» **Instructions for the task**: Return each entry word for word, without its pictures.

-- Opening Marker --

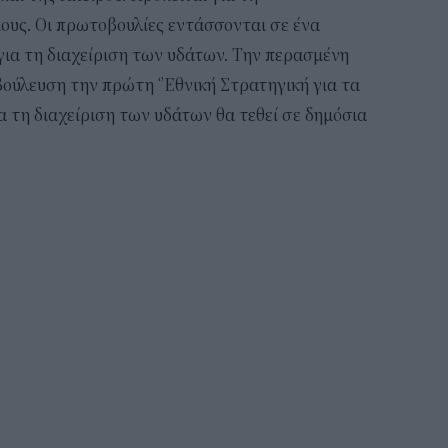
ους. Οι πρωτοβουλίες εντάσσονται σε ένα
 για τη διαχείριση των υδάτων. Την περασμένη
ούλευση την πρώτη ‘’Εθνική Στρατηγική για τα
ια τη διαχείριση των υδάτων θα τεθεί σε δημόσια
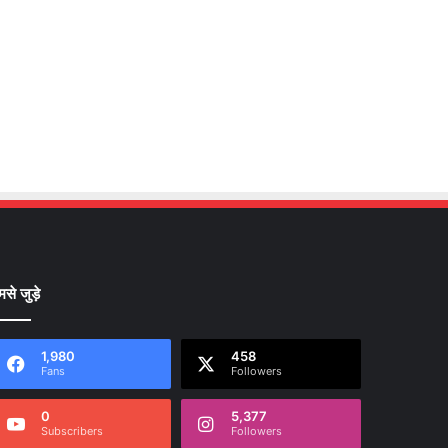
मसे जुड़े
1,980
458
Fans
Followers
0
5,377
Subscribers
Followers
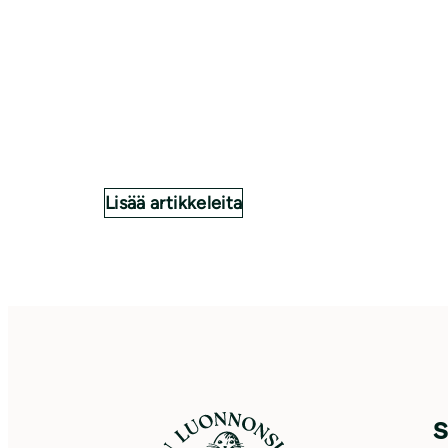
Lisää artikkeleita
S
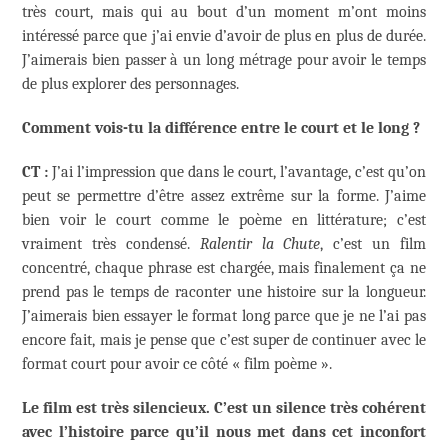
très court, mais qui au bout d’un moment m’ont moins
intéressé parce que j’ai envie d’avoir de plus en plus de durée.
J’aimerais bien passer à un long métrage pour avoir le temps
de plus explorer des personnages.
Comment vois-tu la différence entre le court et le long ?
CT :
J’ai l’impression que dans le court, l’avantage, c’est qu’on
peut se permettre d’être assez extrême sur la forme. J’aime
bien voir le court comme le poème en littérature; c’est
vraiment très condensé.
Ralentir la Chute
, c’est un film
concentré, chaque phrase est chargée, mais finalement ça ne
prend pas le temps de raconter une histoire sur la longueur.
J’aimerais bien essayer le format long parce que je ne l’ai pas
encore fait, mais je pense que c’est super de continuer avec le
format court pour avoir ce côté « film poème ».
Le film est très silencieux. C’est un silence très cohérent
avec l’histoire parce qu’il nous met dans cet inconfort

-- Closing Marker --

» **Exercise response**:
ους. Οι πρωτοβουλίες εντάσσονται σε ένα
 για τη διαχείριση των υδάτων. Την περασμένη
ούλευση την πρώτη ‘’Εθνική Στρατηγική για τα
ια τη διαχείριση των υδάτων θα τεθεί σε δημόσια
मसे जुड़े
1,980
458
Fans
Followers
0
5,377
Subscribers
Followers
Lisää artikkeleita
S
très court, mais qui au bout d’un moment m’ont moins
intéressé parce que j’ai envie d’avoir de plus en plus de durée.
J’aimerais bien passer à un long métrage pour avoir le temps
de plus explorer des personnages.
Comment vois-tu la différence entre le court et le long ?
CT :
J’ai l’impression que dans le court, l’avantage, c’est qu’on
peut se permettre d’être assez extrême sur la forme. J’aime
bien voir le court comme le poème en littérature; c’est
vraiment très condensé.
Ralentir la Chute
, c’est un film
concentré, chaque phrase est chargée, mais finalement ça ne
prend pas le temps de raconter une histoire sur la longueur.
J’aimerais bien essayer le format long parce que je ne l’ai pas
encore fait, mais je pense que c’est super de continuer avec le
format court pour avoir ce côté « film poème ».
Le film est très silencieux. C’est un silence très cohérent
avec l’histoire parce qu’il nous met dans cet inconfort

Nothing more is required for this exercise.